RISC-V CPU Labs in Chisel

Note

Code fragments marked CA25: Exercise are intentionally incomplete lab exercises. Only 0-minimal is complete; other implementations require improvements marked with CA25: Exercise comments.

This repository presents progressive RISC-V processor implementations in Chisel: single-cycle → interrupt-capable → pipelined. Each lab increases architectural complexity while preserving common verification infrastructure. All designs target RV32I ISA and execute real C programs compiled by GNU toolchain. Verification combines ChiselTest unit tests with RISCOF compliance suite for architectural correctness.

The implementation uses SBT 1.10.7, Chisel 3.6.1, legacy FIRRTL 1.6.0, and Verilator 5.042+. Verilog generation via ChiselStage.emitVerilog() eliminates CIRCT/firtool dependency.
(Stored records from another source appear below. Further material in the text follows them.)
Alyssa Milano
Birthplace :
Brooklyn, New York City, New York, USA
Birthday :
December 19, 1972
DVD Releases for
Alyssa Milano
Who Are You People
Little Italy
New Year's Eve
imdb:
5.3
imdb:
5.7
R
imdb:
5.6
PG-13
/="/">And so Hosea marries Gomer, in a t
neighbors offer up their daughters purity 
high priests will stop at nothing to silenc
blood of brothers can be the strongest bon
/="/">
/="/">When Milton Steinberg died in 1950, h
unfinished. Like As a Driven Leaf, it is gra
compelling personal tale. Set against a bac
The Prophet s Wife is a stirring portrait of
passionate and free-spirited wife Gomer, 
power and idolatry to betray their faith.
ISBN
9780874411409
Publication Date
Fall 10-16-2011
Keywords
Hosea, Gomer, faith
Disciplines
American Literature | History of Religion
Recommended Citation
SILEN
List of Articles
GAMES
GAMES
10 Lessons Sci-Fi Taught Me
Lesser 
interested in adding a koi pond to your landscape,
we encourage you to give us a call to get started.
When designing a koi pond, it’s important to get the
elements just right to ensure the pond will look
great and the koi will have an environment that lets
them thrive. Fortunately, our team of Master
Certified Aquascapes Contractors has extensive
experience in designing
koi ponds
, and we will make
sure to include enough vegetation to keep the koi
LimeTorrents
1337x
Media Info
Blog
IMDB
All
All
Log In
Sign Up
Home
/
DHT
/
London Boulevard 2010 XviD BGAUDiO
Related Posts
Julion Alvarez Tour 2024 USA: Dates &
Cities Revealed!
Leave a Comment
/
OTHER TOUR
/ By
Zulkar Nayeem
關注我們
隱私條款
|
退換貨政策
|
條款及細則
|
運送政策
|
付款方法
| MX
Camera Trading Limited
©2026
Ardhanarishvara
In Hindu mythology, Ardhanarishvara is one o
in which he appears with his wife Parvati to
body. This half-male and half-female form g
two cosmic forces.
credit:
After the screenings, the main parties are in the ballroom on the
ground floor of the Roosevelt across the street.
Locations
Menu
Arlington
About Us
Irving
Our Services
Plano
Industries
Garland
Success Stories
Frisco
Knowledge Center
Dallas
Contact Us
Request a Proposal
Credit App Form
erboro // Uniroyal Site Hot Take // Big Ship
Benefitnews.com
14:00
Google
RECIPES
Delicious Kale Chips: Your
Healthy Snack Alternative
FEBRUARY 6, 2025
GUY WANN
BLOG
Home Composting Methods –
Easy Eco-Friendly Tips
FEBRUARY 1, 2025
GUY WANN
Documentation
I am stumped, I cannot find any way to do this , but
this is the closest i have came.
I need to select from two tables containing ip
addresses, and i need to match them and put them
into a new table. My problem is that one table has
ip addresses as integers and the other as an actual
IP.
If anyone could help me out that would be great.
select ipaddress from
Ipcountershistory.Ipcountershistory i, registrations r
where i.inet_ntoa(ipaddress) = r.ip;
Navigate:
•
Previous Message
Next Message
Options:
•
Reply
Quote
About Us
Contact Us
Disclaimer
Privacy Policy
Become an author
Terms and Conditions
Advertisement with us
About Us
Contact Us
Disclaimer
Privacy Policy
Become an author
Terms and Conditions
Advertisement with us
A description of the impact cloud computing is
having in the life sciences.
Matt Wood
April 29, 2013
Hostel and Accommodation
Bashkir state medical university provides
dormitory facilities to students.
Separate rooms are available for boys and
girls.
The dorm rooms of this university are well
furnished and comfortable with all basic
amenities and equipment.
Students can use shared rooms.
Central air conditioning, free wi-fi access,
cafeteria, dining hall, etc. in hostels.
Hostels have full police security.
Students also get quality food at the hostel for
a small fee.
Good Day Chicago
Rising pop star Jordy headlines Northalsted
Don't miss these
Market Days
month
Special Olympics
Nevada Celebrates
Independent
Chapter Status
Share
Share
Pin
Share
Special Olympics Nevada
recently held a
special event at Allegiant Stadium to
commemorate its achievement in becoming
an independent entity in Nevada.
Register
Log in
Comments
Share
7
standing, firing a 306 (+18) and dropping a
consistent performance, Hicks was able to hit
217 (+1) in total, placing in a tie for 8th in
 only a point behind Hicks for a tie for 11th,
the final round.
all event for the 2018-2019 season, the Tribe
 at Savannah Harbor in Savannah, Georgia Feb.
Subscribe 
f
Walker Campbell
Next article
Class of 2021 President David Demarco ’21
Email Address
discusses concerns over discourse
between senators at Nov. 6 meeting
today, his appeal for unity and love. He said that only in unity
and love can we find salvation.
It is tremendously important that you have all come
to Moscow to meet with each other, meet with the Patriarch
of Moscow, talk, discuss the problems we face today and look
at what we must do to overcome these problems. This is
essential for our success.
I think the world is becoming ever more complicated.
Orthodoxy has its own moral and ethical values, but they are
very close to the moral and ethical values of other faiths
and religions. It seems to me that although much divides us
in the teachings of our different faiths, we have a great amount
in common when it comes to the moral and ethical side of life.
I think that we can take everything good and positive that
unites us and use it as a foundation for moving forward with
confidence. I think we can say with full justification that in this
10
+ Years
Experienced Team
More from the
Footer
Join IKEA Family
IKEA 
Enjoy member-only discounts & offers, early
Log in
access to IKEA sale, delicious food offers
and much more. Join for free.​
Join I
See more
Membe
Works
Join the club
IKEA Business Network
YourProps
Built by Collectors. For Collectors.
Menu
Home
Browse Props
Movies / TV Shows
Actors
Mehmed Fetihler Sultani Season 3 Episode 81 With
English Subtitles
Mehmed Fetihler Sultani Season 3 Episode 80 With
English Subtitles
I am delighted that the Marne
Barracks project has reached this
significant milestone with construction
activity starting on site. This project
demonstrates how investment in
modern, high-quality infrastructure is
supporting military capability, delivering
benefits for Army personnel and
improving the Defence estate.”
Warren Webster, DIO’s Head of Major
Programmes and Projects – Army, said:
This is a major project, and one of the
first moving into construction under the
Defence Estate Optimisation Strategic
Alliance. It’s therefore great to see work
This approach supports Linux, macOS Intel/ARM64, and other Unix-like systems.

Repository Layout

0-minimal/

This project implements an ultra-minimal 5-instruction CPU supporting only AUIPC, ADDI, LW, SW, and JALR. The design demonstrates JIT self-modifying code execution patterns. This serves as an educational example of focused processor design optimized for specific workloads.

1-single-cycle/

This project provides a complete RV32I implementation with single-cycle execution. The design uses Harvard architecture with separate instruction and data memory paths. The implementation includes Verilator peripheral models and nine ChiselTest validation cases.

2-mmio-trap/

This project extends the single-cycle core by adding Zicsr extension and machine-mode privilege level. The CLINT peripheral generates timer and software interrupts for trap handling. The design ensures atomic state updates through CSR-based trap mechanisms.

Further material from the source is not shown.